Tittenhurst Park

This Tittenhurst Park blog is dedicated to John Lennon's home in Sunningdale, near Ascot, Berkshire between 1969 and 1971. The aim is to gather as much material relating to the estate as possible - obviously with the emphasis on the Lennon-era, but also concerning Tittenhurst Park as it was before and after John Lennon's ownership. In addition, there will be posts about and associated with the Beatles, plus any other rubbish I feel like. The blog is purely meant for the entertainment of anyone (assuming there is actually anyone) who, like me, has an unhealthy interest in one particular Georgian mansion. Those with anything interesting to contribute in the way of links, photos, scans, stories etc. please do contact me: tittenhurstlennon@gmail.com
(Legal: this blog is strictly non-commercial. All material is the property of the photographer/artist/copyright holder concerned. Any such who wishes a picture etc to be removed should contact me and I will do so. Alternatively, if someone is happy to see their photo on here, but would like a credit/link then let me know and I'll be happy to provide one).
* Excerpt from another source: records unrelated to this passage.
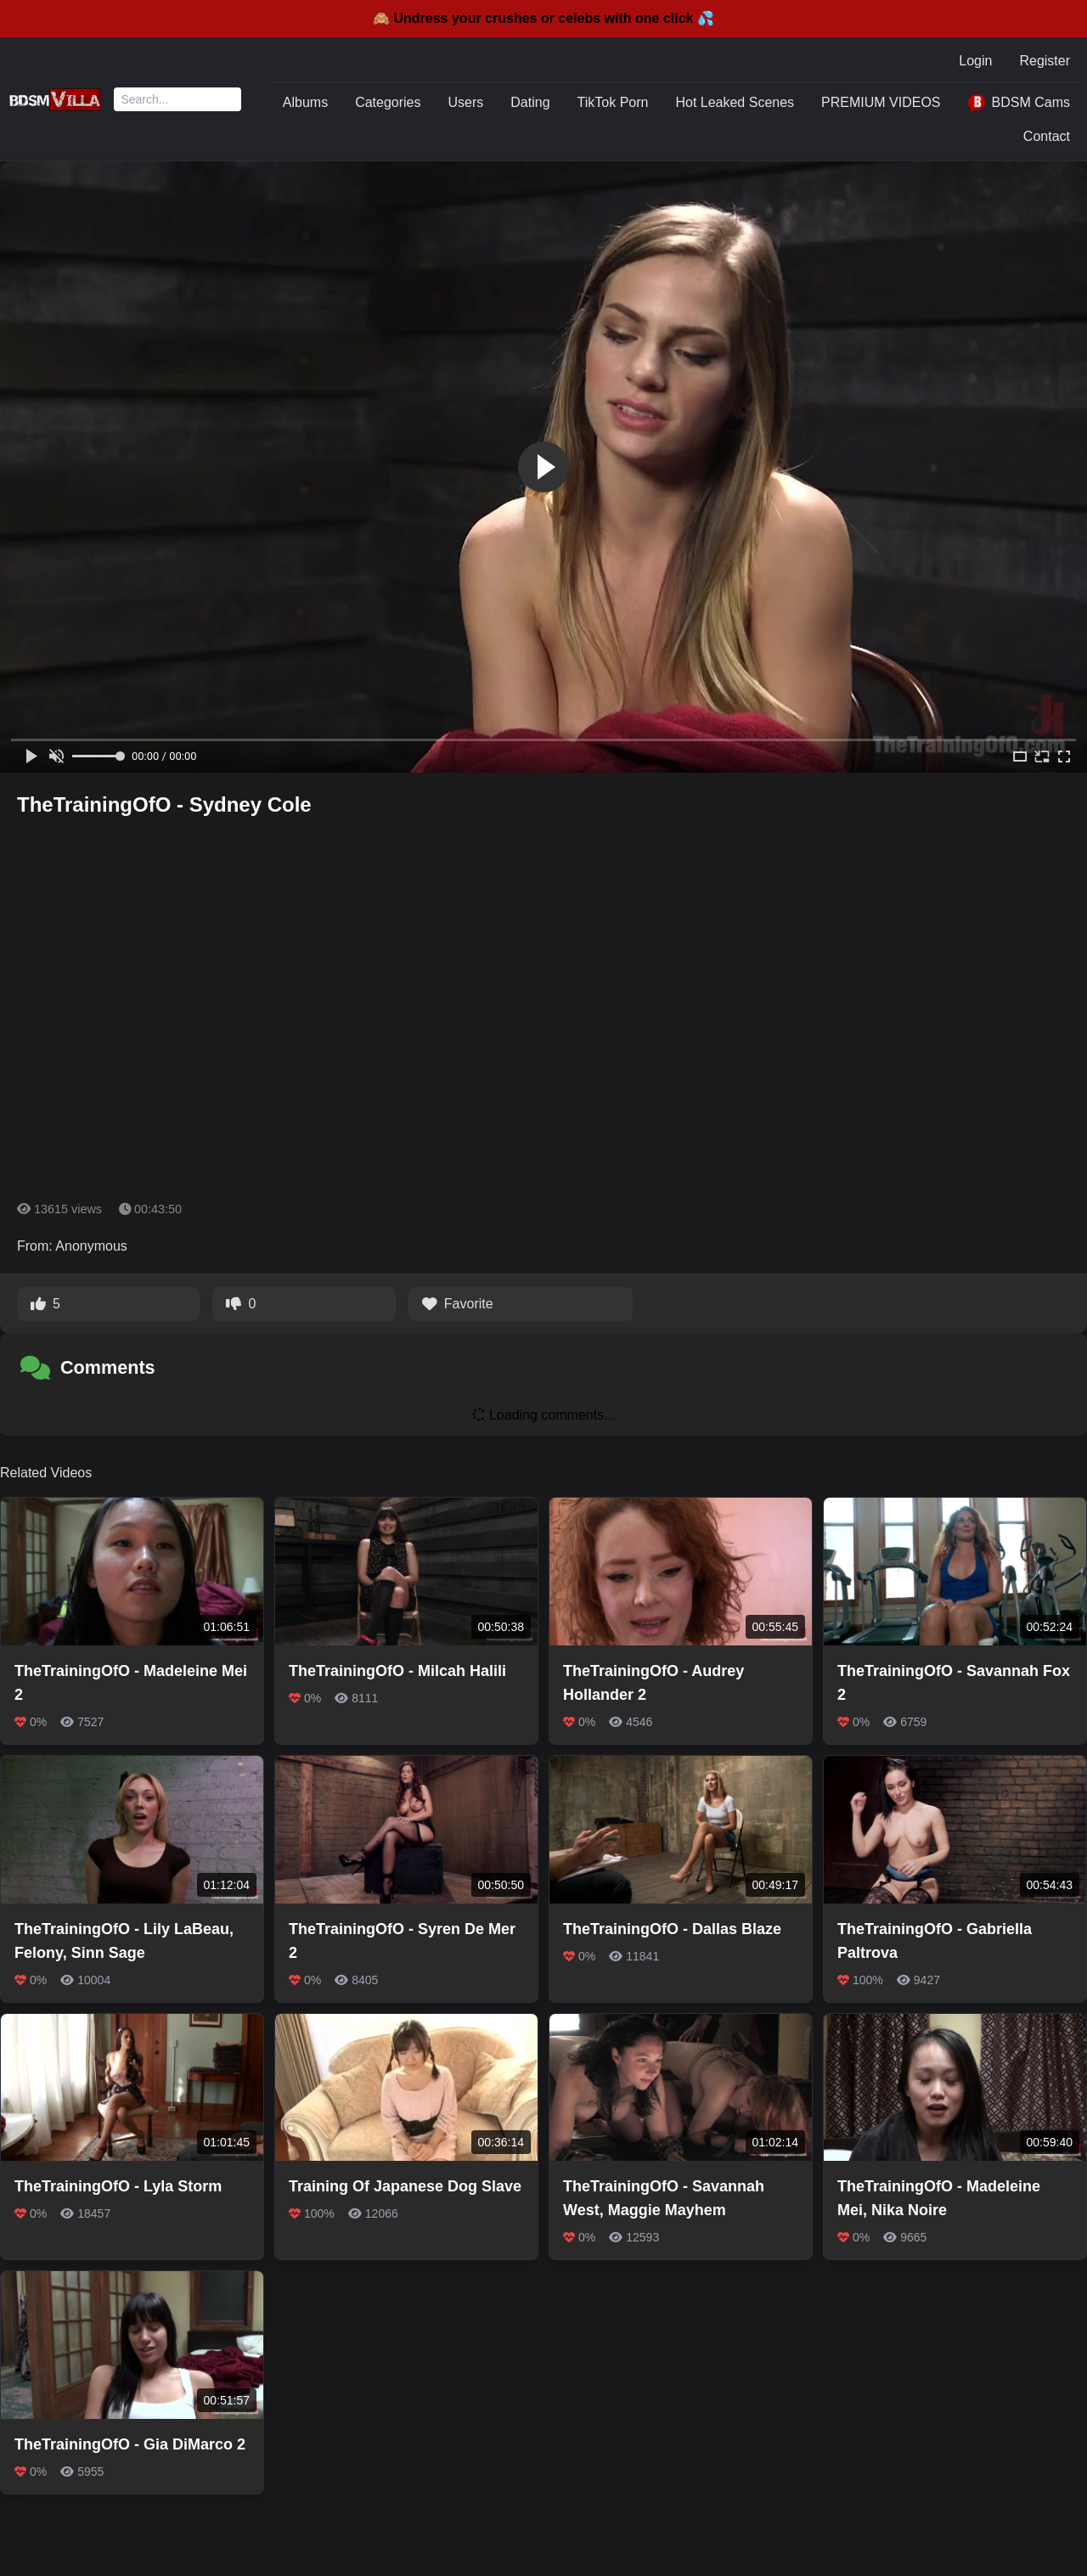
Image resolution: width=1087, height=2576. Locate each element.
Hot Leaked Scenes (734, 102)
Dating (529, 102)
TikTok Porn (613, 102)
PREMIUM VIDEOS (880, 102)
3 Days in the Life: stays in archive

Yoko Ono wins rights to footage

Yoko Ono has won a lawsuit against a group of collectors who disputed her rights to movie footage capturing intimate moments of the former Beatles legend.
A federal court in the northeastern city of Boston, Massachusetts last week ruled that Yoko Ono was the rightful copyright holder, according to her lawyer Jonathan Albano.
However he declined to say whether Ono would publicly release the documentary tapes, which includes scenes of Lennon smoking marijuana and composing.
"Our client is very happy in winning the case," Albano said.
The lawsuit dated back to last year, when World Wide Video, a consortium of collectors of Beatles memorabilia based in Massachusetts, filed a lawsuit against Ono for blocking a screening of a two-hour documentary it produced culling the rare footage.
The company had planned to show the film, titled "3 Days in the Life," in 2007, billing it as "a most intimate and no-holds-barred" look at Lennon's private life with his family and friends.
On the tapes, Lennon, who died in 1980, is also seen joking about lacing former president Richard Nixon's tea with the hallucinogenic drug LSD and composing songs like his own "Remember" and the Beatles' "Mind Games."
World Wide Video claimed it had bought the rights to the footage from Ono's previous husband, Anthony Cox, in 1970.
"Our film allows a new generation to share with those who lived through those times, a deep and penetrating look at the many sides of the man who set new standards in art, music, fashion and politics," World Wide Video executive producer Ray Thomas said in filing the lawsuit.